Dataset entries:

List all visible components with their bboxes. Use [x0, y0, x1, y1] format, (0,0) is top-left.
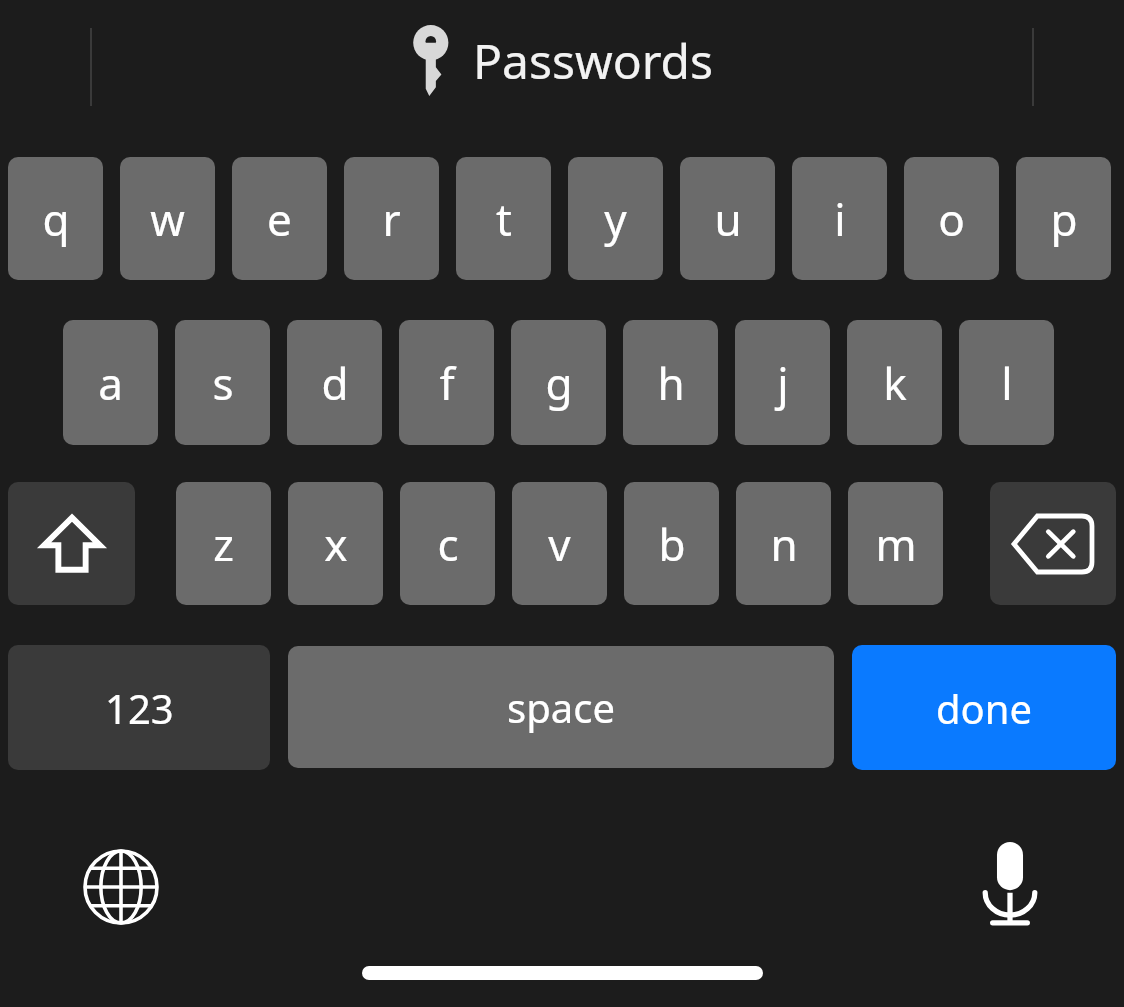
button[interactable]: m — [848, 482, 943, 605]
button[interactable]: x — [288, 482, 383, 605]
staticText: g — [545, 353, 573, 413]
button[interactable]: q — [8, 157, 103, 280]
staticText: d — [321, 353, 349, 413]
staticText: m — [875, 514, 917, 574]
staticText: s — [212, 353, 234, 413]
staticText: z — [213, 514, 234, 574]
other: Passwords key — [411, 24, 455, 96]
button[interactable]: r — [344, 157, 439, 280]
staticText: u — [714, 189, 742, 249]
button[interactable]: a — [63, 320, 158, 445]
button[interactable]: u — [680, 157, 775, 280]
button[interactable]: b — [624, 482, 719, 605]
staticText: x — [324, 514, 348, 574]
staticText: done — [936, 681, 1033, 735]
staticText: f — [439, 353, 455, 413]
button[interactable]: c — [400, 482, 495, 605]
staticText: p — [1050, 189, 1078, 249]
staticText: l — [1001, 353, 1013, 413]
button[interactable]: Backspace — [990, 482, 1116, 605]
staticText: c — [437, 514, 459, 574]
staticText: r — [382, 189, 401, 249]
button[interactable]: d — [287, 320, 382, 445]
button[interactable]: Dictate — [965, 835, 1055, 935]
button[interactable]: done — [852, 645, 1116, 770]
staticText: i — [834, 189, 846, 249]
staticText: y — [604, 189, 627, 249]
button[interactable]: t — [456, 157, 551, 280]
button[interactable]: Change keyboard language — [76, 842, 166, 932]
button[interactable]: i — [792, 157, 887, 280]
button[interactable]: o — [904, 157, 999, 280]
staticText: k — [883, 353, 907, 413]
button[interactable]: y — [568, 157, 663, 280]
staticText: e — [267, 189, 292, 249]
button[interactable]: Shift — [8, 482, 135, 605]
button[interactable]: g — [511, 320, 606, 445]
button[interactable]: e — [232, 157, 327, 280]
staticText: o — [938, 189, 965, 249]
button[interactable]: s — [175, 320, 270, 445]
button[interactable]: v — [512, 482, 607, 605]
button[interactable]: space — [288, 646, 834, 768]
staticText: w — [150, 189, 185, 249]
staticText: q — [42, 189, 70, 249]
button[interactable]: 123 — [8, 645, 270, 770]
staticText: n — [770, 514, 798, 574]
button[interactable]: n — [736, 482, 831, 605]
button[interactable]: Passwords key — [411, 24, 714, 96]
staticText: h — [657, 353, 685, 413]
button[interactable]: l — [959, 320, 1054, 445]
button[interactable]: z — [176, 482, 271, 605]
staticText: 123 — [105, 681, 174, 735]
staticText: j — [777, 353, 789, 413]
button[interactable]: j — [735, 320, 830, 445]
button[interactable]: h — [623, 320, 718, 445]
button[interactable]: p — [1016, 157, 1111, 280]
staticText: Passwords — [473, 28, 714, 93]
button[interactable]: f — [399, 320, 494, 445]
button[interactable]: w — [120, 157, 215, 280]
staticText: b — [658, 514, 686, 574]
button[interactable]: k — [847, 320, 942, 445]
staticText: a — [98, 353, 123, 413]
staticText: t — [496, 189, 512, 249]
staticText: v — [548, 514, 571, 574]
staticText: space — [507, 680, 615, 734]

- _TASK REQUIREMENTS_:
Among the lines above, find each one containing the string "Passwords" and copy it.

- _ANSWER FOR THE TASK_:
other: Passwords key — [411, 24, 455, 96]
button[interactable]: Passwords key — [411, 24, 714, 96]
staticText: Passwords — [473, 28, 714, 93]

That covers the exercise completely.